Mel is tall and lanky, fed in the middle but lithe in the legs. He has a sincere mustache, a trig goatee, and a slow, clear, frank, and friendly Ozark voice. He lives in southern Missouri, on Table Rock Lake, which has seven hundred miles of shoreline. The eight other people in the crew of this vessel all call him "Male." They are from Kentucky, Tennessee, Oklahoma, southern Missouri, and southernmost Illinois. They work twenty-eight days per stint. When they report for work, they show up in Paducah and are driven in a van from Kentucky up into Illinois or anywhere else this towboat happens to be. Its name is Billy Joe Boling.
Over all, the Illinois is a fairly straight river, only ten per cent longer than its beeline, the fact notwithstanding that the bends at Pekin corkscrew like fishing line that has come untied. Mel understands monofilament. He is wearing shorts, sandals, a cap with the word "fishing" sewed into it, and a T-shirt covered with fish. Each morning, before he goes off watch at five-thirty, he cell-phones his wife, Aurora, and gently awakens her. When he is at home, he routinely gets up at four-thirty, goes fishing, is off the lake by nine, and by nine-thirty has cleaned his fish and put them in the freezer. He says his personal best is a twenty-eight-pound flathead catfish. In his Bayliner Trophy 1703 with center console, he penetrates the bays and skims the shoals of that seven-hundred-mile shoreline, his touch grooved with experience.

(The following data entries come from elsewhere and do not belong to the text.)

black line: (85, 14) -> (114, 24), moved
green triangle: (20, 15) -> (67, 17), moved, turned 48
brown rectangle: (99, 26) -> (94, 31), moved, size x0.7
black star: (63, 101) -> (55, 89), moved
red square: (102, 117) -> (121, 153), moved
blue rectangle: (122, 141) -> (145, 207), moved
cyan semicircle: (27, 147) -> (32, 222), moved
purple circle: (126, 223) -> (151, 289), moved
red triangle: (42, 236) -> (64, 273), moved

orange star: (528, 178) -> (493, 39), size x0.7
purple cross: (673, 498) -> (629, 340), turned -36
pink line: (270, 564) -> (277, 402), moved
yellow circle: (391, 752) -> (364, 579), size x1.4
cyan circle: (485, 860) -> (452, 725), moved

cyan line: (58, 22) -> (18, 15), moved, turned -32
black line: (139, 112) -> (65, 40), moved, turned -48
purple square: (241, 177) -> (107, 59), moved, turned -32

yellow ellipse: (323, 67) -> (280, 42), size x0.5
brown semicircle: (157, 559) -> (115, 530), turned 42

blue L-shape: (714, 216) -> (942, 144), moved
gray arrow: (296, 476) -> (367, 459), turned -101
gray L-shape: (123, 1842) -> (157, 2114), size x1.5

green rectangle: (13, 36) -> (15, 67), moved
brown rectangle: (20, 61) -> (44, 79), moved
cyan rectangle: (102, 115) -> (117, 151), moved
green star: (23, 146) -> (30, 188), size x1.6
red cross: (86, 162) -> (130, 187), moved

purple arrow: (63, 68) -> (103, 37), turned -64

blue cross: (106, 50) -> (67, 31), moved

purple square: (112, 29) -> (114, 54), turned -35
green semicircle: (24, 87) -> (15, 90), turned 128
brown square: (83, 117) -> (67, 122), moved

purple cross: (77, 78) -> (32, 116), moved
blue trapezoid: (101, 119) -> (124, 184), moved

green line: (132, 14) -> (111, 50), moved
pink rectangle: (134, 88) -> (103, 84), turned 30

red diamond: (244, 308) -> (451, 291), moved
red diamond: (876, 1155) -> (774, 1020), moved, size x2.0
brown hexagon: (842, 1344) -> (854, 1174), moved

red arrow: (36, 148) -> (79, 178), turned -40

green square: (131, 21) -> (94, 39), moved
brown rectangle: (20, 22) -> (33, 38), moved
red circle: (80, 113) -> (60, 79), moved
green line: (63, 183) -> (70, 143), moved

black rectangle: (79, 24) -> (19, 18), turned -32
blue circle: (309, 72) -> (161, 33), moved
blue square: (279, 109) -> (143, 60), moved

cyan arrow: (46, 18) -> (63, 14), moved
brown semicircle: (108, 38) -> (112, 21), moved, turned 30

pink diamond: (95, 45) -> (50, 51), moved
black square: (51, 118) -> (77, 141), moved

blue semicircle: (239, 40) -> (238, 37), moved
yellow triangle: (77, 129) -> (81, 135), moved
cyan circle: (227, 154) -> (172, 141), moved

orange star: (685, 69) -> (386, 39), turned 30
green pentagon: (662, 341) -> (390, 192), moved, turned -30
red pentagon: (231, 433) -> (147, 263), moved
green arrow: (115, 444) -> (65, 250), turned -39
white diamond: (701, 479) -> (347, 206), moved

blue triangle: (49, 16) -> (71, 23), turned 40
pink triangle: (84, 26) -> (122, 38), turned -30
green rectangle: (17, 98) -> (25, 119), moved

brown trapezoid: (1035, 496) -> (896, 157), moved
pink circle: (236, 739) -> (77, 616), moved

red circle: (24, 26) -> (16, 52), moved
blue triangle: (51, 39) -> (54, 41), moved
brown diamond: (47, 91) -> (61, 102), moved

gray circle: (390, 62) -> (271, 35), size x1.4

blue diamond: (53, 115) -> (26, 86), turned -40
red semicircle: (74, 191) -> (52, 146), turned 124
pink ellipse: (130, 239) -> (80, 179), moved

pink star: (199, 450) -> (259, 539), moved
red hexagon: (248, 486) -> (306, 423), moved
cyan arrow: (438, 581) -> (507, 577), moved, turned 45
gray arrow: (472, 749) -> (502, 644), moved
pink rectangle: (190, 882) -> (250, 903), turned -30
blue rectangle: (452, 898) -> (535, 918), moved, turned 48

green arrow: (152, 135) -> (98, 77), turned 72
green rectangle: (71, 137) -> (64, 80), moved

A lot of good that will do him here. This vessel is no Bayliner with center console, and the Illinois River is not a big lake in the Ozarks. The mate Carl Dalton has gone up ahead with his walkie-talkie to serve as a pair of eyes for Mel in the pilothouse, near the stern. Carl is a tall guy who played Kentucky high-school basketball, but when he was halfway up the tow, near the break coupling, he was already a tiny figure, and now, all the way up at the head, he is an ant. This vessel is a good deal longer than the Titanic. It is thirteen feet longer than Cunard's Queen Mary 2, the longest ocean liner ever built. It is forty-four feet longer than any existing aircraft carrier. It is a hundred and five feet wide. And with Carl calling off numbers--"twelve wide on the port . . . two hundred below . . . twelve wide, a hundred and fifty below . . . eight wide on the port, a hundred and twenty-five below . . . seven wide on the port . . . six wide on the port"--Mel is driving it into the crossing currents of the hundred-and-fifty-foot gap between one pier and the other of the bridge's channel span. It helps that the railroad tracks have been raised. In their normal position, they are three feet lower than the Billy Joe Boling.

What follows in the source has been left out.